A total of 5/23 patients (21.7%) had a BM positive RT-PCR analysis at any time point. Among 19 samples with adequate material for both molecular analysis and cytology, morphologic assessment did not detect the presence of ESFT cells in 13/19 samples (68%) with positive RT-PCR.

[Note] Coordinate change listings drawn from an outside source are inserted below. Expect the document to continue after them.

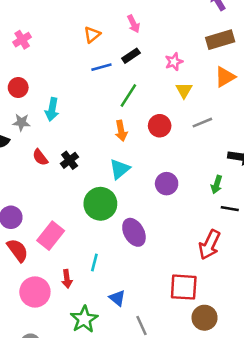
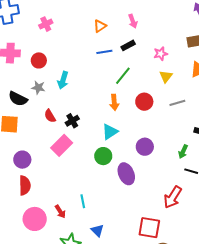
green circle: (100, 204) -> (103, 156), moved, size x0.7
purple ellipse: (134, 232) -> (126, 174), moved
pink rectangle: (51, 236) -> (62, 145), moved
red semicircle: (18, 250) -> (25, 185), turned 30
cyan line: (94, 262) -> (83, 201), turned -32
red arrow: (67, 279) -> (60, 212), turned -32

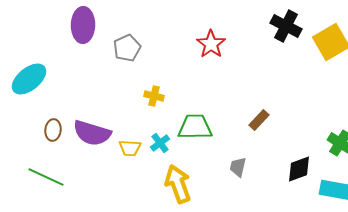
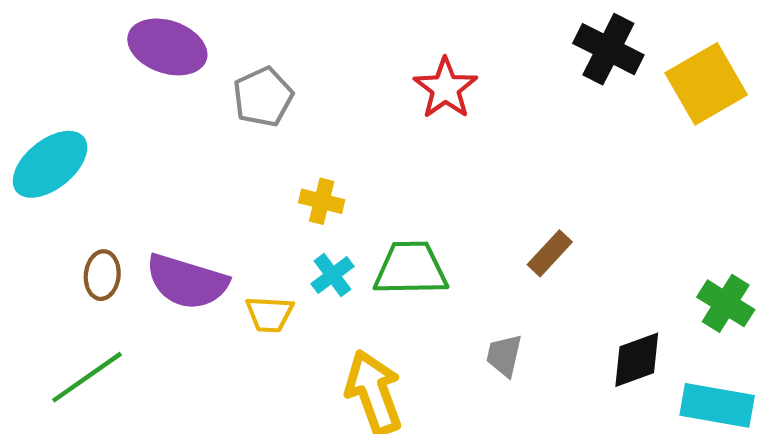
purple ellipse: (83, 25) -> (167, 47), turned -72
cyan cross: (160, 143) -> (332, 275), moved
green line: (46, 177) -> (87, 377), turned -60

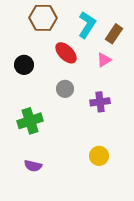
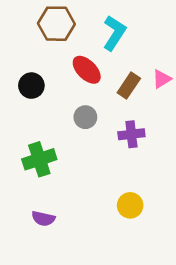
brown rectangle: (114, 34) -> (129, 86), moved
pink triangle: (104, 60) -> (162, 79), moved

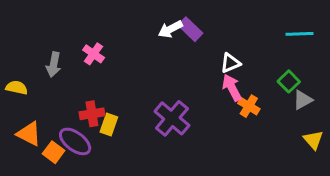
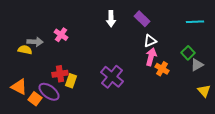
white arrow: (170, 29) -> (111, 19), turned -63
purple rectangle: (190, 29) -> (142, 19), moved
gray arrow: (54, 65) -> (35, 42), turned -98
yellow semicircle: (17, 88) -> (25, 50), moved
pink arrow: (232, 88) -> (151, 57), turned 42

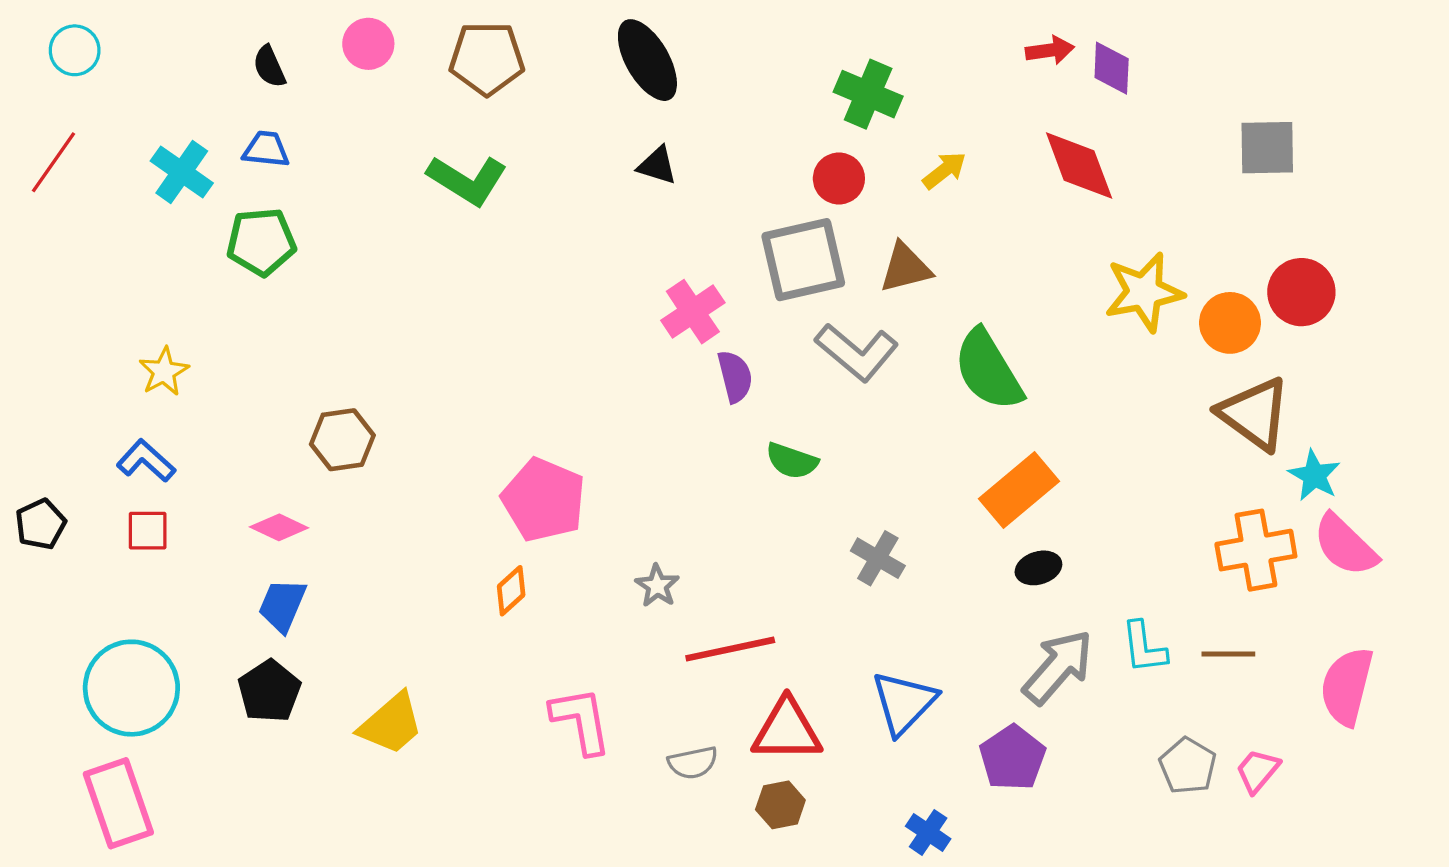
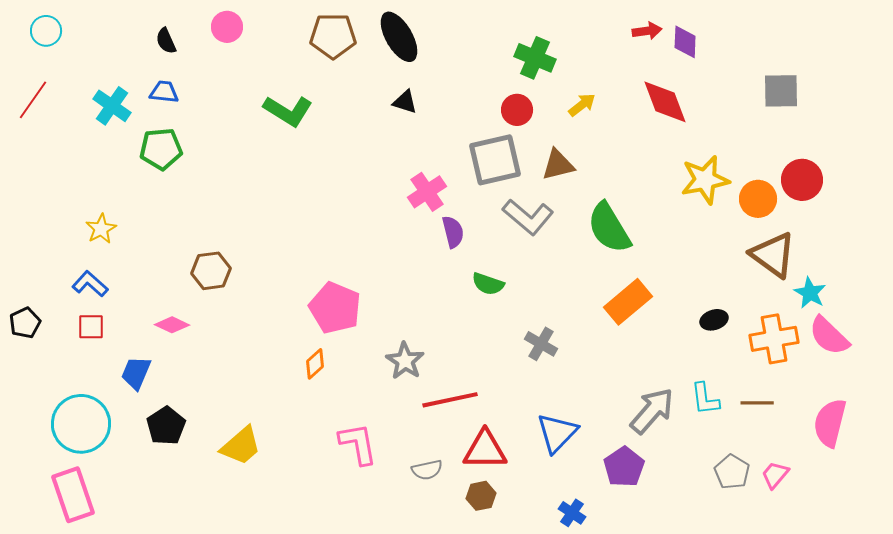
brown pentagon: (487, 58) -> (333, 36), moved
black ellipse: (1038, 568) -> (714, 320), moved
gray star: (657, 586) -> (405, 361), size x1.4
blue trapezoid: (282, 605) -> (136, 373), moved

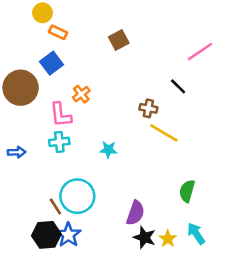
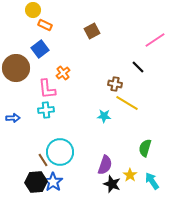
cyan star: (108, 150) -> (104, 116), moved
yellow star: (168, 239) -> (130, 175), moved

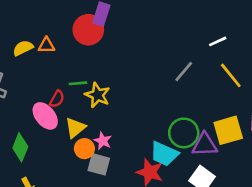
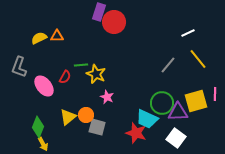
red circle: (88, 30) -> (114, 22), moved
gray line: (184, 72) -> (168, 65), moved
pink ellipse: (45, 116) -> (44, 86), moved
yellow triangle: (75, 128) -> (68, 117), moved
pink star: (103, 141) -> (107, 97), moved
green diamond: (20, 147) -> (38, 127), moved

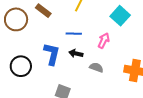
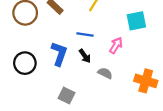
cyan square: (120, 16) -> (136, 21), turned 30
black arrow: (76, 53) -> (85, 56), turned -144

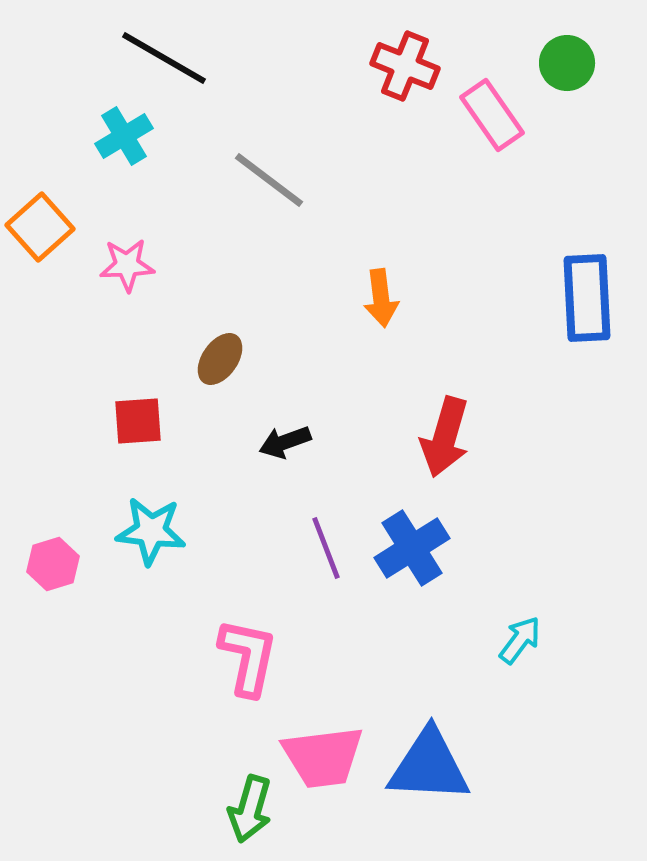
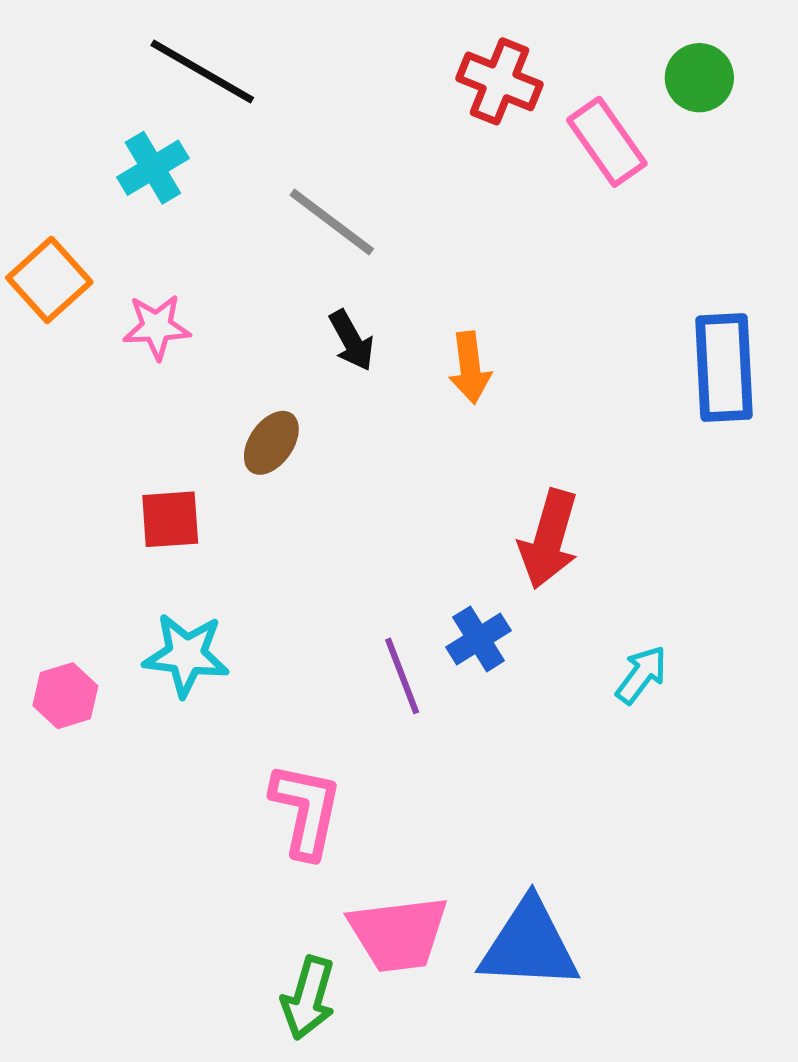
black arrow: (285, 442) -> (352, 340), moved, turned -99
blue cross: (412, 548) -> (479, 639), moved, size x0.7
cyan arrow: (520, 640) -> (641, 675), moved

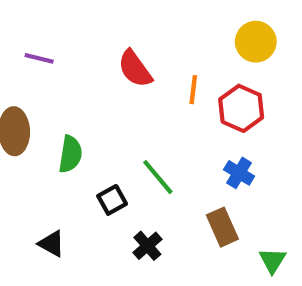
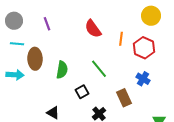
purple line: (39, 58) -> (47, 24), turned 56
green line: (158, 177) -> (99, 69), moved
brown rectangle: (222, 227) -> (124, 98), moved

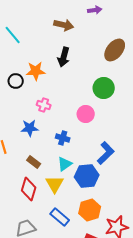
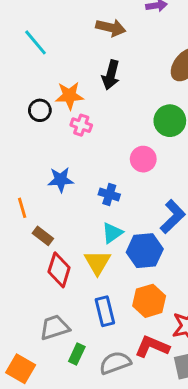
pink cross: (44, 105) -> (81, 125), moved
brown rectangle: (34, 162) -> (43, 236), moved
blue rectangle: (60, 217) -> (105, 311), turned 36

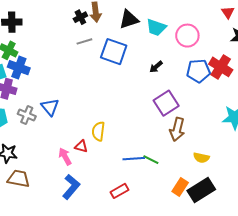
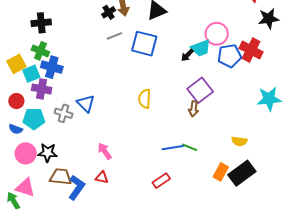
cyan trapezoid: (156, 27) -> (201, 48), moved, turned -35
pink circle: (187, 36) -> (217, 34), moved
brown arrow: (177, 129) -> (194, 109), moved, size x0.7
yellow semicircle: (98, 131) -> (145, 99), moved
red triangle: (81, 146) -> (102, 177), moved
blue L-shape: (71, 187) -> (77, 187), moved

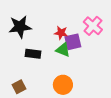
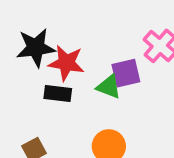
red star: (61, 33) -> (66, 63), moved, size x1.5

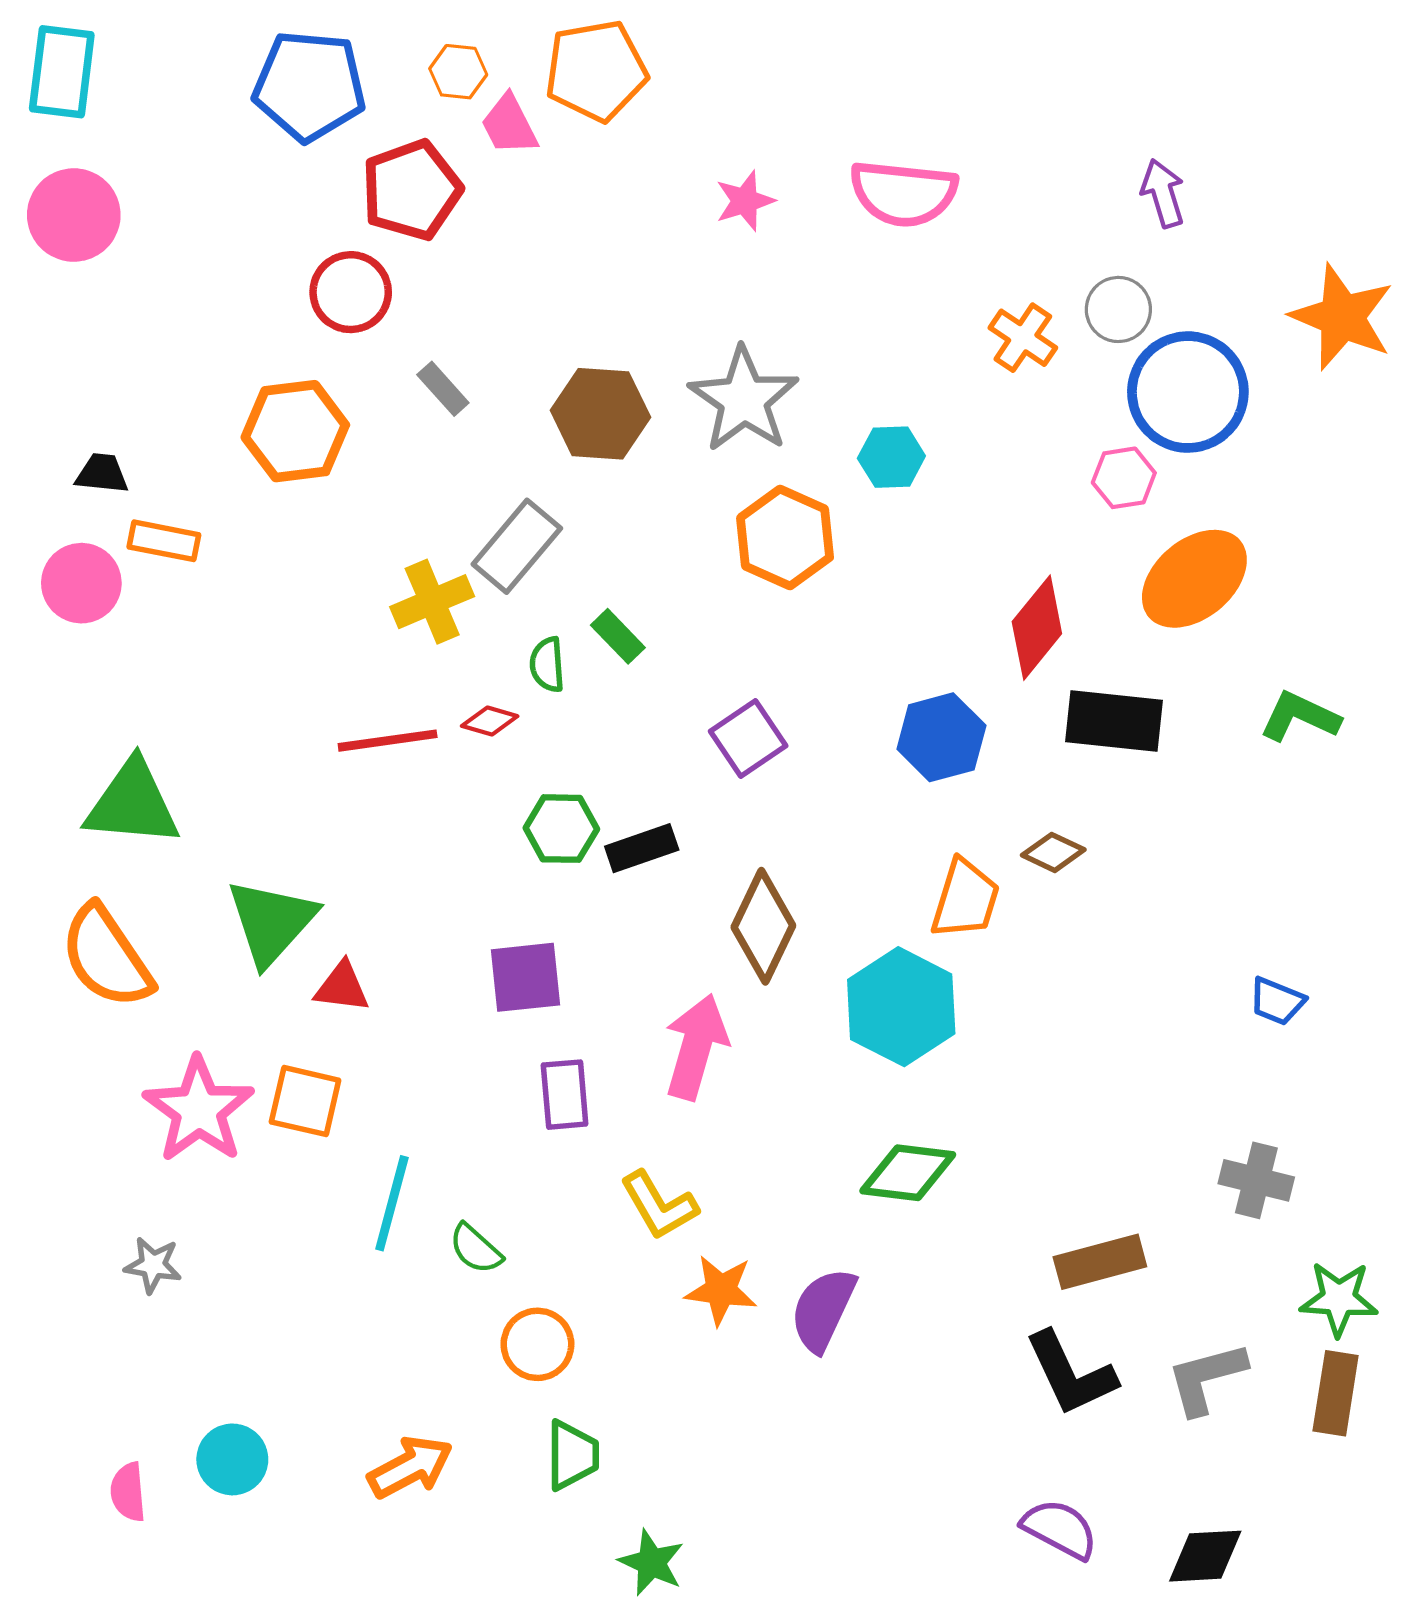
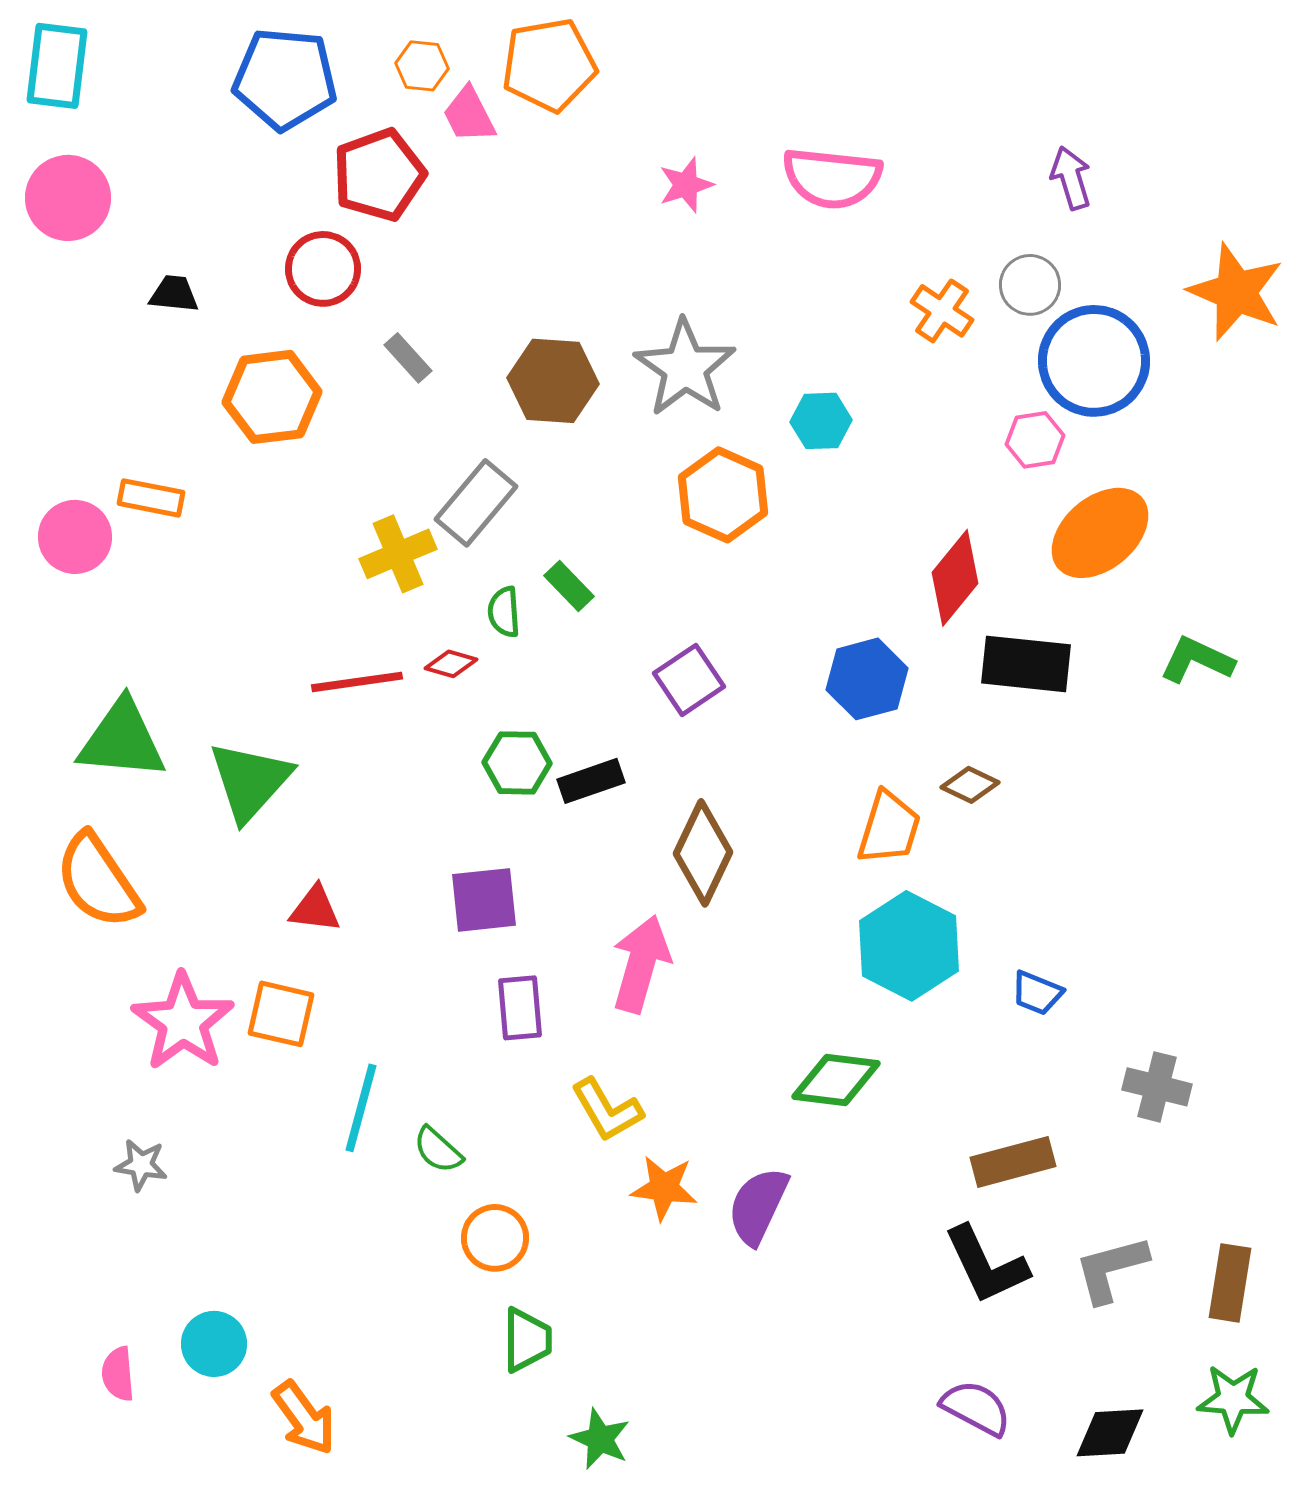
black trapezoid: (102, 473) -> (174, 294), moved
green triangle: (271, 922) -> (250, 781), moved
blue trapezoid: (1277, 1001) -> (1037, 993), moved
cyan hexagon: (901, 1007) -> (909, 946), moved
green star: (1339, 1299) -> (1233, 1399), moved
orange arrow: (410, 1467) -> (304, 1418), moved, turned 82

Of note, 6 of the 7 metastatic patients had type 1 EWS-FLI1 fusion, whereas 4 of the 16 loco-regional cases showed type 1 EWS-FLI1 fusion (P = 0.001). All the EWS-ERG and type 2 EWS-FLI1 fusion genes were detected in loco-regional cases.

Non-Metastatic Disease

Twenty-four patients had no evidence of clinical, radiographic, or micrometastatic disease. The median age at diagnosis was 10.47 years (range, 6 months to 17 years). Six patients had their primary tumor arising in the appendicular skeleton, eight in the axial skeleton (six pelvic tumors and two in the vertebral bodies), two in the subcutaneous tissue, two in the epidural components of the CNS and six in the chest wall. The median follow-up time for surviving patients is 4.3 years from the initiation of therapy (range, 8 months to 8 years). The 4-year EFS is 83% (95% CI, 71–100%) and OS 92% (95% CI, 74–100%) (Fig. 3). No patients with local-regional disease experienced progression while receiving therapy.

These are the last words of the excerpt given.